It is also still popular for the guys with homebrew Linux CNC controllers, like many of the supported Mach3 control boards.
USB is just too unreliable.
https://www.geckodrive.com/g540.html


----------



## cynwulf (Jul 6, 2018)

RS232 is far from dead.  Barcode printers / POS still relies on it.  The parallel port has started to disappear there though.

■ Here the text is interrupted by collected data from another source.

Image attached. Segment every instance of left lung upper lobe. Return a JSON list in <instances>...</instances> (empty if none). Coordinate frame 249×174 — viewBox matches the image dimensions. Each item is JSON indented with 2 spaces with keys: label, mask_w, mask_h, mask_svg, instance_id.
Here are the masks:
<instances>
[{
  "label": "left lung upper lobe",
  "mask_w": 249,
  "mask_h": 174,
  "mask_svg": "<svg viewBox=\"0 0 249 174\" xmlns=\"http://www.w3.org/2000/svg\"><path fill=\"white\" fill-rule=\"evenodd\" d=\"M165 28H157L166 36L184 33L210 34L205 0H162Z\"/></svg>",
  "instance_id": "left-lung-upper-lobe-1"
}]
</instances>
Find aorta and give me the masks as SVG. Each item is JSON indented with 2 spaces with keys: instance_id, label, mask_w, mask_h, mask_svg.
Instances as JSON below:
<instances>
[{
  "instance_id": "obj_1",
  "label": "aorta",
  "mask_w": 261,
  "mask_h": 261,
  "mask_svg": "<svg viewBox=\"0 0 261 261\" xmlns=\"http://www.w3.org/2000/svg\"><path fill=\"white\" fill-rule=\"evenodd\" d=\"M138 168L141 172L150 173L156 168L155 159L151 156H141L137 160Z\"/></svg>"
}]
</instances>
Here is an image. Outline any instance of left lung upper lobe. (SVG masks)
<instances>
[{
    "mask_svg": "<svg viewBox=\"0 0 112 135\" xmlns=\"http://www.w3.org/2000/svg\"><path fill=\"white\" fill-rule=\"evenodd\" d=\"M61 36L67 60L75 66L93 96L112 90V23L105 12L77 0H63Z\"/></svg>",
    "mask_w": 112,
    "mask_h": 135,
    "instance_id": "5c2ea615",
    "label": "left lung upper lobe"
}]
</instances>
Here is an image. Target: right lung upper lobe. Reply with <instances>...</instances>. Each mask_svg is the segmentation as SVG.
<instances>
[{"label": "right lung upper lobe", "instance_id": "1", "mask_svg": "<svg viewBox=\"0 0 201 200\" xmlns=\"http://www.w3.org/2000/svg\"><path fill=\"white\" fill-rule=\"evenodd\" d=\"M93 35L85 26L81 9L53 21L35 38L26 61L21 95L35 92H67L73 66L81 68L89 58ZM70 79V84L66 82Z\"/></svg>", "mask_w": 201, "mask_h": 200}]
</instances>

I still use it at work, have tons of straight through and crossover cables, gender changers, both 9 and 25 pin and a lot of the USB -> RS232 controllers still hanging around and in use.


----------



## ronaldlees (Jul 6, 2018)

cynwulf said:


> RS232 is far from dead.  Barcode printers / POS still relies on it.  The parallel port has started to disappear there though.
> 
> I still use it at work, have tons of straight through and crossover cables, gender changers, both 9 and 25 pin and a lot of the USB -> RS232 controllers still hanging around and in use.

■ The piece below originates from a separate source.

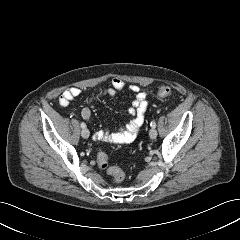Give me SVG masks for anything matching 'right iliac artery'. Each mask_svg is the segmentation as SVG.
<instances>
[{"instance_id":"obj_1","label":"right iliac artery","mask_w":240,"mask_h":240,"mask_svg":"<svg viewBox=\"0 0 240 240\" xmlns=\"http://www.w3.org/2000/svg\"><path fill=\"white\" fill-rule=\"evenodd\" d=\"M82 128H86V124L84 122L81 123Z\"/></svg>"}]
</instances>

Good riddance to that parallel port: those big ugly cables are even uglier than my little ugly cables, which are ugly enough.  I do have one old HP5L printer that simply refuses to die, and it needs that type of cable.  I have only one PC (an oldie) that can service the printer.  When it dies, I guess they go as a combo to the bin.


----------



## Nicola Mingotti (Jul 6, 2018)

In my opinion the serial is still the most usefull port for troubleshooting. I hope it will fade away in a distant future. I use it constantly for the following:

1] BeagleBones
2] access network servers which are misbehaving (well, often i misbehaved
writing the pf.conf)

Then, other less frequent stuff:

*] A couple of days ago I helped troubleshoot a large automatic machinery named Amada. There, the main PLC comunicates with 2 desktops via serial.

*] If i remember well when i was sysadmin we were configuring the Cisco(s) via serial.
Also, all computer in the PCFarm where cabled via serial to a central switch. (I admit that thing was really cranky).  

Bye


----------



## fernandel (Jul 6, 2018)

ShelLuser said:


> I've operated a BBS for a long time _and_ I enjoyed tinkering. From the top of your head eh? Well, I can do one "lower leveled": Tx / Rx (transmit/receive), carrier detect, data ready, request to send, the minus & ground pins (I think we had ground too) and almost forgot: clear to send.
> 
> Hmm, reminds me of Terminate. We had several very nice serial console programs, I had a favorite which name I now totally forgot, but then came Terminate (so I think)...
> 
> Ok, this is the part where I cheated (Wikipedia) but I found it!  It was ProComm which I really enjoyed to use but then I discovered Terminate which _completely_ changed the way I worked with BBS systems.



...and I was a user of few of them. I had this time OS2 on my 286 with 2MB of RAM and 50 MB Quantum HD . And StarrOffice was the office...
Many times I downloaded updates fot OS.
Tempi passati


----------